Page-level text extractions:
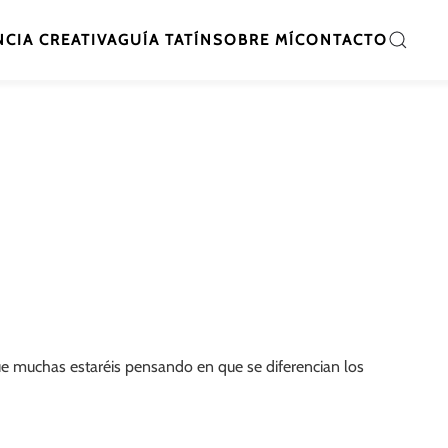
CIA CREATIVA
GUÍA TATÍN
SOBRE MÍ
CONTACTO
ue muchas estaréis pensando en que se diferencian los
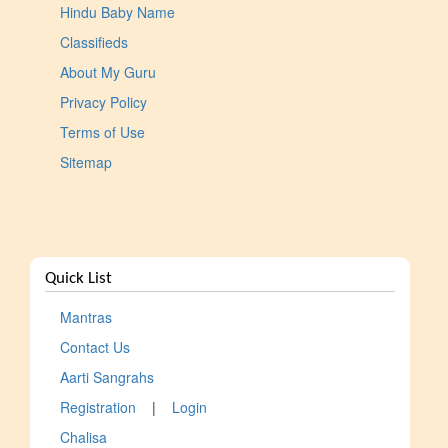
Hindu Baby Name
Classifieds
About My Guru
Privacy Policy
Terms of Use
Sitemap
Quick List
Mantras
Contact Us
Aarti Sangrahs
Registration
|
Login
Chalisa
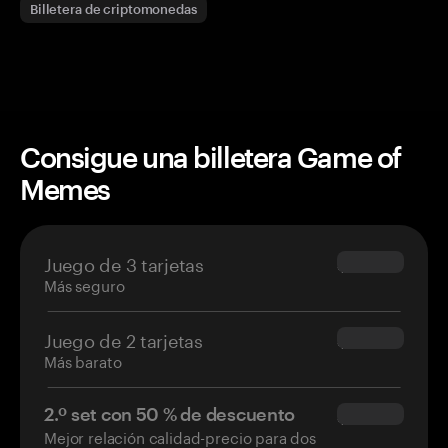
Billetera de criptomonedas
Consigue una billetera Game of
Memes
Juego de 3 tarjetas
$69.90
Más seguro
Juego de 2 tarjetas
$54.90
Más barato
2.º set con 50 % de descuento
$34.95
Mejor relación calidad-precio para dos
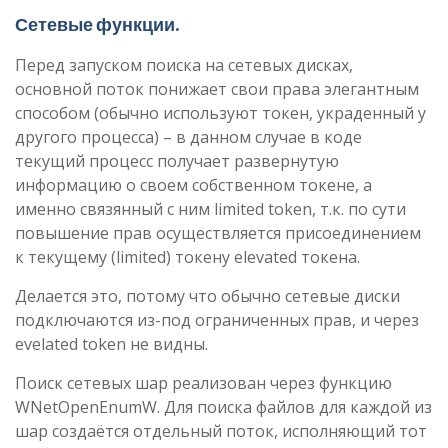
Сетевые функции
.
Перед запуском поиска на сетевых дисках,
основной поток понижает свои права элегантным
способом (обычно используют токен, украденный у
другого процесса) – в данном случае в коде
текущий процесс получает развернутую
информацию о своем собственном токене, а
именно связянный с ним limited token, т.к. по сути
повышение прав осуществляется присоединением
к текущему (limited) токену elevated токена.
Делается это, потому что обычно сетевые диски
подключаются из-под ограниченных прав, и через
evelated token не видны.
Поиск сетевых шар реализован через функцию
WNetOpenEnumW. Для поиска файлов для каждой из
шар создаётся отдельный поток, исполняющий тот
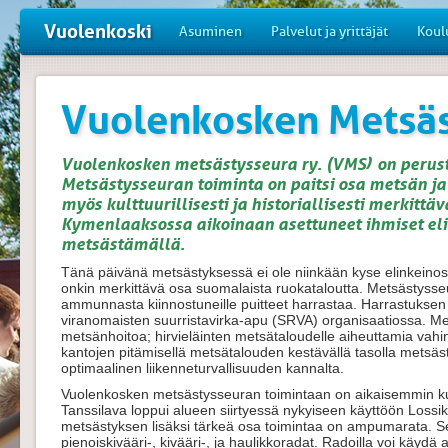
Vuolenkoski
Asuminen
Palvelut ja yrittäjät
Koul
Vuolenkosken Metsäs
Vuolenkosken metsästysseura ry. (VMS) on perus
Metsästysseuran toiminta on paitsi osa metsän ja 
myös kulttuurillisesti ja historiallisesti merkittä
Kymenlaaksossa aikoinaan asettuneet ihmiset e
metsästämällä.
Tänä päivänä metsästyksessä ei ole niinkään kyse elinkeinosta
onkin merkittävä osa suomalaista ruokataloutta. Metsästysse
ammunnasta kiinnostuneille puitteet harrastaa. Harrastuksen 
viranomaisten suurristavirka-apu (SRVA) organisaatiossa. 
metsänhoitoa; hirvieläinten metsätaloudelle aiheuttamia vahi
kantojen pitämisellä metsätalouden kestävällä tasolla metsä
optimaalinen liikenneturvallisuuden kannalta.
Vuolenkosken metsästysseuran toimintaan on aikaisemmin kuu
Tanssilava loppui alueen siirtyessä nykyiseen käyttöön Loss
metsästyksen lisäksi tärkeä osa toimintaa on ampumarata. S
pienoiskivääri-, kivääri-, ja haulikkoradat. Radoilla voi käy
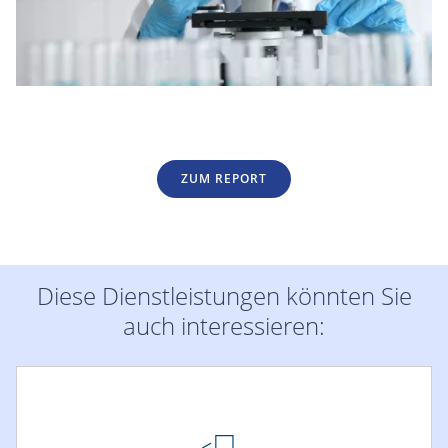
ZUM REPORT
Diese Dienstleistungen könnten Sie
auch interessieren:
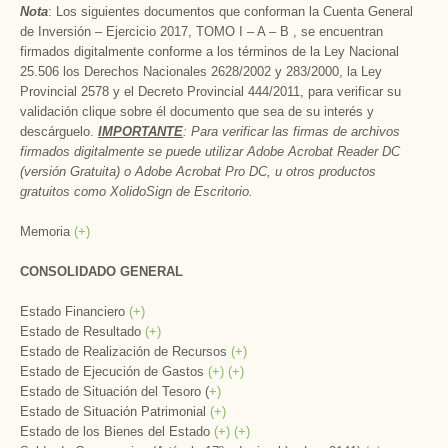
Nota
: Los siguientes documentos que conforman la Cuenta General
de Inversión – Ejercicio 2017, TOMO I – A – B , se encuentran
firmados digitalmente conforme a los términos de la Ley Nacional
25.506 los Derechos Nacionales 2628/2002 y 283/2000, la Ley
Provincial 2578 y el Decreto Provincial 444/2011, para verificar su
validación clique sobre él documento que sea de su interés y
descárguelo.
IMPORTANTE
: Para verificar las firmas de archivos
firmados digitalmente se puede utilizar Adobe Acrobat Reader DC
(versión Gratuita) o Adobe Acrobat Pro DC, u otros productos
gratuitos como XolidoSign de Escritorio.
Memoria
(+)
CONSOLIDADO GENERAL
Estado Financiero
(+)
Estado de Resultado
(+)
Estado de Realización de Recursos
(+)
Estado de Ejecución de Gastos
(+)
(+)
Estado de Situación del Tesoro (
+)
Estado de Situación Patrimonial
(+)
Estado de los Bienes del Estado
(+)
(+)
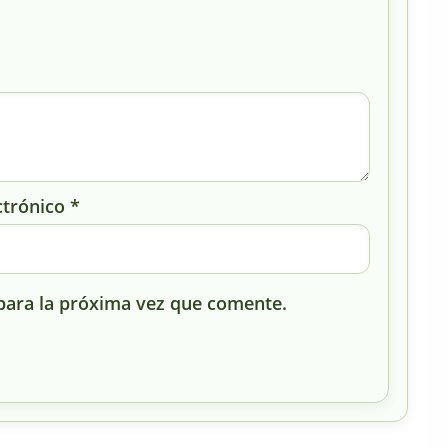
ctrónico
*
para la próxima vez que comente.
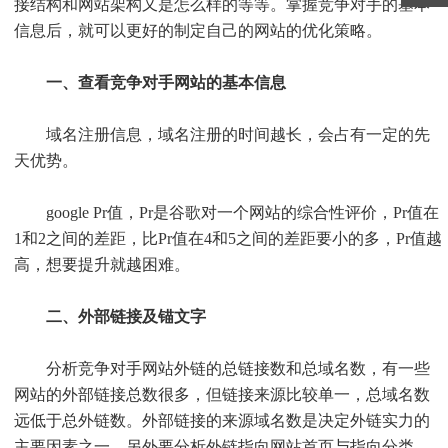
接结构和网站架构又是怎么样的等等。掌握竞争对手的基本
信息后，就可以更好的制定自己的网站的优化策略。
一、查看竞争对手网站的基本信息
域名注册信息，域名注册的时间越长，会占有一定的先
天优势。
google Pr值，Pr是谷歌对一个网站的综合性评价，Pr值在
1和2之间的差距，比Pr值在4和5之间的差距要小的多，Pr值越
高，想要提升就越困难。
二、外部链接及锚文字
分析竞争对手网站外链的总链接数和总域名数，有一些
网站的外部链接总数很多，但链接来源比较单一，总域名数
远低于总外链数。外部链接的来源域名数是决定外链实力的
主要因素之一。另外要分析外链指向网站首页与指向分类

**WHAT TO PRODUCE:**
Copy every line in the entries above that has the string "Juego" in it.

**OUTPUT OF THE TASK:**
Juego de 3 tarjetas
Juego de 2 tarjetas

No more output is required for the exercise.